Expect four to eight inches of wet snow, with a little freezing rain and rain thrown in during much of Saturday for southern New England.
In the southeastern corner of New England, snow will become mixed with, or change to rain tomorrow.
Winter weather advisories have been extended to the north and west, covering western Massachusetts and southern New Hampshire all the way to the Vermont border.
In fact, extreme southeastern Vermont, around Brattleboro, is covered under the winter weather advisory. Earlier, that section of Vermont had been expected to receive very little snow.
Three to six inches of snow are likely in the advisory area.
Even in the rest of central and eastern Vermont, where no snow had been expected from this storm, there now might be dusting.

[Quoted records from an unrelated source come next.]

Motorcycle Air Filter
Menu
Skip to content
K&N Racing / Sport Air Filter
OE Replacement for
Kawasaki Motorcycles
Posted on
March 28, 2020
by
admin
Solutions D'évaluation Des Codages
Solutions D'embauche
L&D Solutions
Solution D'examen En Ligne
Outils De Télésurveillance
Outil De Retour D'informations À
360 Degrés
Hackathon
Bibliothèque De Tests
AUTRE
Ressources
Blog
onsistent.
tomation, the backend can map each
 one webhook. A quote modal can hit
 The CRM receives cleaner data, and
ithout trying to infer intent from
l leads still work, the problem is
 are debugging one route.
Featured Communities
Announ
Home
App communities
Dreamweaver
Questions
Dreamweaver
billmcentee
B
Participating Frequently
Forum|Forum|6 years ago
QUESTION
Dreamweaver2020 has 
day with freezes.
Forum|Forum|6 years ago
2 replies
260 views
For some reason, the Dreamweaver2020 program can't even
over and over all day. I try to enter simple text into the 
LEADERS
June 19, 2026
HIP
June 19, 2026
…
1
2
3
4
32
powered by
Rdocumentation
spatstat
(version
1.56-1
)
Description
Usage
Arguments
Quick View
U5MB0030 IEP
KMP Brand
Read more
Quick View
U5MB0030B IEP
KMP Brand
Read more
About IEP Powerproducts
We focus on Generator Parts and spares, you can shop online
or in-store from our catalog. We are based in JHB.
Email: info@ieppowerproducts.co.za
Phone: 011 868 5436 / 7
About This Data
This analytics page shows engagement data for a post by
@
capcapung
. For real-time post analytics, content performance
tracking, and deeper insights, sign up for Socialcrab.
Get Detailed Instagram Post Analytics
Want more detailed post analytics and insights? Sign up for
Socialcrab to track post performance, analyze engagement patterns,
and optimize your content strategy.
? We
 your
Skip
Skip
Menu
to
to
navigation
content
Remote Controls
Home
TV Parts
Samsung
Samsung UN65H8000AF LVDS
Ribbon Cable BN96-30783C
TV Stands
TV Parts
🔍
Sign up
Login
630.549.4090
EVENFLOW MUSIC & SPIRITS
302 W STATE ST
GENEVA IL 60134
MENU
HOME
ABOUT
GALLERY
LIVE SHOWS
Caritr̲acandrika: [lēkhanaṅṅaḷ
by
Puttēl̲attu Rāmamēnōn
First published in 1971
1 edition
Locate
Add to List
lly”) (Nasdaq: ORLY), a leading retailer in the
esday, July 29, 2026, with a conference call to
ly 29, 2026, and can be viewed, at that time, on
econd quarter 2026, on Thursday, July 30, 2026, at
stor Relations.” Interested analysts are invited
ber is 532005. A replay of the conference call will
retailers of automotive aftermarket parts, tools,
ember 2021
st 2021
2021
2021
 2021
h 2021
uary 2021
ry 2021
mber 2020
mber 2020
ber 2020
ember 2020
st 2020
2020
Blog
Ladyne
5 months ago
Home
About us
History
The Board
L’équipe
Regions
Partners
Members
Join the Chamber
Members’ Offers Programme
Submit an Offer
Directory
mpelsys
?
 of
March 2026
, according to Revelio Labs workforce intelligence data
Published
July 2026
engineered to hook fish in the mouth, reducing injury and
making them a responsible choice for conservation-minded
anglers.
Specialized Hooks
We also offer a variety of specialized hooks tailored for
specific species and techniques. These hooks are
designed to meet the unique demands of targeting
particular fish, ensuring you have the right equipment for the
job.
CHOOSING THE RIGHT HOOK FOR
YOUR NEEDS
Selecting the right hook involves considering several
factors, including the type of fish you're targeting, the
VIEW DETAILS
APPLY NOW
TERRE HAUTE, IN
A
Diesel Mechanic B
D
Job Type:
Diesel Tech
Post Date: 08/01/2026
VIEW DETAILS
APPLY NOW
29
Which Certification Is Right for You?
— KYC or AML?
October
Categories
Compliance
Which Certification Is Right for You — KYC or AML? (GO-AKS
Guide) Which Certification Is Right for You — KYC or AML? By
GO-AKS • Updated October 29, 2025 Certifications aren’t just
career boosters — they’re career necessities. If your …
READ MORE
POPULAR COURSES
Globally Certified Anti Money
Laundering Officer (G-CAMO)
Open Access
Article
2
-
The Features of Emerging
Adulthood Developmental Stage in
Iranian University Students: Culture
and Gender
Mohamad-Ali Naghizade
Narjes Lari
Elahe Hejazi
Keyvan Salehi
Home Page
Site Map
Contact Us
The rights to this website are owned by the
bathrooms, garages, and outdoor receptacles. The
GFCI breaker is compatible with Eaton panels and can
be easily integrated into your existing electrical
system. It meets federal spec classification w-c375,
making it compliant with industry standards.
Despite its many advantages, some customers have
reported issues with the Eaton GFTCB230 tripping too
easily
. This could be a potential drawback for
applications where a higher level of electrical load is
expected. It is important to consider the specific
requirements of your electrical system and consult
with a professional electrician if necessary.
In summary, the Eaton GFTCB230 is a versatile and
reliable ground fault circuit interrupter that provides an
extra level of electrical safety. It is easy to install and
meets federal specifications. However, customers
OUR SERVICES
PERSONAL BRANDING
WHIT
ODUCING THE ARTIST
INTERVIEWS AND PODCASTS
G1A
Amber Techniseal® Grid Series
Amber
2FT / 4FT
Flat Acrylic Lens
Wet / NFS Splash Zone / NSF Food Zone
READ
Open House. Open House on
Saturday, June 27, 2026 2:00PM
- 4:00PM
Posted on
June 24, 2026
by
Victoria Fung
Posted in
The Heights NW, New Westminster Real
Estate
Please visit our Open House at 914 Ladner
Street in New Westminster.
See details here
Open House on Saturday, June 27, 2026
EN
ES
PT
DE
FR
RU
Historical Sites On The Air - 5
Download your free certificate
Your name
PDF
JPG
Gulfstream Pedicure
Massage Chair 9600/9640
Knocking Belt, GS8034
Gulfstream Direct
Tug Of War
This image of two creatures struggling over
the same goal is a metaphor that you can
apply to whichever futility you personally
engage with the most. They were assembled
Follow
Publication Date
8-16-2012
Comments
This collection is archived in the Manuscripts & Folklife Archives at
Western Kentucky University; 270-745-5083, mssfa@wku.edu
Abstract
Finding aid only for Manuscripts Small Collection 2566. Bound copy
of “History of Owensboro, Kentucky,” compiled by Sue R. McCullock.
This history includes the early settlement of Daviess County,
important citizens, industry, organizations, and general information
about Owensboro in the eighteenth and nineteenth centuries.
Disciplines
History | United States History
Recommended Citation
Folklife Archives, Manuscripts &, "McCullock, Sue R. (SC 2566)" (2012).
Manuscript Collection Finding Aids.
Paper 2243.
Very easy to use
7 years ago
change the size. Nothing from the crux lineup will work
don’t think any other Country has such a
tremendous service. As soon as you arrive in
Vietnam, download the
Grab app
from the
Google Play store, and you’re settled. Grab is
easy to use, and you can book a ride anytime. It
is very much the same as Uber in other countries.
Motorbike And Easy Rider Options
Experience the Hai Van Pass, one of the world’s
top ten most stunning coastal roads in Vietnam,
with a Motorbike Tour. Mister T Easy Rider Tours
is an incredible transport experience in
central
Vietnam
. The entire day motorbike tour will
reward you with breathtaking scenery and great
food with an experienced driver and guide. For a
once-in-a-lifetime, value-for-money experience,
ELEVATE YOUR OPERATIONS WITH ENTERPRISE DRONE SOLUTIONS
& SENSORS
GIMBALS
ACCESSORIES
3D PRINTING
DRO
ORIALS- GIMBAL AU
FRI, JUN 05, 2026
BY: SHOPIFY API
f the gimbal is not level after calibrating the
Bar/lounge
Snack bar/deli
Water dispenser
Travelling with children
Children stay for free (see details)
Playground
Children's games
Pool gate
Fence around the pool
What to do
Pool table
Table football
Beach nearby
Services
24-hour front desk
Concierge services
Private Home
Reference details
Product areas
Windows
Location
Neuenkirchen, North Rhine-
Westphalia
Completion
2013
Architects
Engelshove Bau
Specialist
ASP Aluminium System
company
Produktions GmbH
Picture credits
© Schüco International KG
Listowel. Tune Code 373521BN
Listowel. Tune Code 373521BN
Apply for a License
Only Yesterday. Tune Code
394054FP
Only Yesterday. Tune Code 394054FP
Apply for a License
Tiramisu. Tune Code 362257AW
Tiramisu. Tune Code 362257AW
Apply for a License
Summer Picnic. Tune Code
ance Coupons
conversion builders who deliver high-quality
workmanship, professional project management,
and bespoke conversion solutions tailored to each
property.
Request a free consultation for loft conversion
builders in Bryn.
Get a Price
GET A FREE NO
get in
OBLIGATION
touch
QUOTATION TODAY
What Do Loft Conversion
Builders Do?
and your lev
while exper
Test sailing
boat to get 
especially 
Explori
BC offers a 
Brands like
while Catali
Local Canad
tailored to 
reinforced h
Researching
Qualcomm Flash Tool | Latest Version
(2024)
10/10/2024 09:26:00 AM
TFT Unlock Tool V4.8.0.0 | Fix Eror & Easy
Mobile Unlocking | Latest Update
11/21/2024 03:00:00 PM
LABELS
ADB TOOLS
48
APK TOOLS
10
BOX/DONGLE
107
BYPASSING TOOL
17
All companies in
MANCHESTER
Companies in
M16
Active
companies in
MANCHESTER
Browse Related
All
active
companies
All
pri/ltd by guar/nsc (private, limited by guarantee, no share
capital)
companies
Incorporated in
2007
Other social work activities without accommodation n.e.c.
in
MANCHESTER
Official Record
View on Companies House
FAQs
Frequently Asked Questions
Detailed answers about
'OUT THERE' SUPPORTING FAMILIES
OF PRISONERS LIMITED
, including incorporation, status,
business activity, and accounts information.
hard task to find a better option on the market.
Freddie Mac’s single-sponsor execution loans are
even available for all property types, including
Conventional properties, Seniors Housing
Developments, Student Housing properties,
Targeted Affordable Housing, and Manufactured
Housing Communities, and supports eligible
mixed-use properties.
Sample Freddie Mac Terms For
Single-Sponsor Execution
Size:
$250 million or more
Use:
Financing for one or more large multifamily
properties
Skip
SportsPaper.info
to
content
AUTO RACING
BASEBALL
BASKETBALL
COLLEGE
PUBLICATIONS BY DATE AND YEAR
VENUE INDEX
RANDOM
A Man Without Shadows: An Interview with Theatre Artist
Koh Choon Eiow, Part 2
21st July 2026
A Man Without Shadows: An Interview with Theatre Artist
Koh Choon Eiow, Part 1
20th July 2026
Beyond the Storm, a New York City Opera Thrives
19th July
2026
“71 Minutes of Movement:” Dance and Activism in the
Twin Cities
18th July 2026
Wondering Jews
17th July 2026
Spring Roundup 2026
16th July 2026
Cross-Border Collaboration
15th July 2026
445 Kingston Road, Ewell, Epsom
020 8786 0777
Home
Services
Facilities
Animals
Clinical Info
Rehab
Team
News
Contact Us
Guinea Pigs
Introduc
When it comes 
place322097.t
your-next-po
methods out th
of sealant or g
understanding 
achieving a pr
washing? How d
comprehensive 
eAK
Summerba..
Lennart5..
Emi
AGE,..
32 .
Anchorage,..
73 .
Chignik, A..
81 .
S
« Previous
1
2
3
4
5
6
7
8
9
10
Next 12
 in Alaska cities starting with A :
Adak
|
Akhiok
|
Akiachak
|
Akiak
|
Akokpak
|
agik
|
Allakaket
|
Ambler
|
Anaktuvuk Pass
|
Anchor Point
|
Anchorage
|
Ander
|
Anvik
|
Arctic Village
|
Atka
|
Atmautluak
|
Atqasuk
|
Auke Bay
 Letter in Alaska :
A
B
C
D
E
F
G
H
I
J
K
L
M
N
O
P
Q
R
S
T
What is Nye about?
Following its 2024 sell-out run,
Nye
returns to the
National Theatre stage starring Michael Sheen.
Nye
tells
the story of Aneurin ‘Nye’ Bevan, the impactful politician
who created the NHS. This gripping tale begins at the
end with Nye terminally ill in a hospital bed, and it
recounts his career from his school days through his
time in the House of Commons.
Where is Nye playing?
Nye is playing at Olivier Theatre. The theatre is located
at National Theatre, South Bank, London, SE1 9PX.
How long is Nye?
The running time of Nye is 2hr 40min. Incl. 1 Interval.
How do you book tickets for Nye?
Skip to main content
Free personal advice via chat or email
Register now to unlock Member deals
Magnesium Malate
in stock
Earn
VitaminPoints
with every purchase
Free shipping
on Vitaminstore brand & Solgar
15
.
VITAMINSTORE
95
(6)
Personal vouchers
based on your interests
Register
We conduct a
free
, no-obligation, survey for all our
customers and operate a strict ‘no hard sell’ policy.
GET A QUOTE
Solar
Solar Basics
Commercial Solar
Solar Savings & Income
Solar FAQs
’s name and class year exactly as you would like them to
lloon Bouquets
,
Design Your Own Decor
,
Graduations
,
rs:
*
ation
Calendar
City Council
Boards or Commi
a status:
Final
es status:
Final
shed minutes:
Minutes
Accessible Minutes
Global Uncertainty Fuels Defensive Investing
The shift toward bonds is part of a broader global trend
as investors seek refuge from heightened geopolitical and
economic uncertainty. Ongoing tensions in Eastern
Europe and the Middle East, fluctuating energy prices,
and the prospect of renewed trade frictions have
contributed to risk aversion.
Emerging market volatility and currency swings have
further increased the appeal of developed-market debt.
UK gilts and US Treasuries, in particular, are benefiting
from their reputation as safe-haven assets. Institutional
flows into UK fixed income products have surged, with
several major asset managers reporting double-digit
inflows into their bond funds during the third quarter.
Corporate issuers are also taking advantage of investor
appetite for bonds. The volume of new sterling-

No big deal, of course, but still.
Meanwhile down on the Cape, coastal flood advisories are up as this storm will kick up a storm surge enough to cause at least minor flooding, and possibly moderate flooding during Saturday's early afternoon high tide.
Winds will stir up waves that will erode the shoreline too.
We're still looking at the storm to zip on away Saturday night. An Arctic cold front will give northern New England few snow showers Saturday night, then it looks like that long, long spell of cold, often below zero weather will begin Sunday.
All in all, the storm tomorrow is going to be a little more impressive than I first thought. I knew it would be a "bomb" and strengthen big time as it passes New England, but now it's going to be just slightly closer to the coast, meaning more effects.
This won't be a record breaker, but sections of the Northeast that haven't had much snow this winter will finally get a halfway decent dump.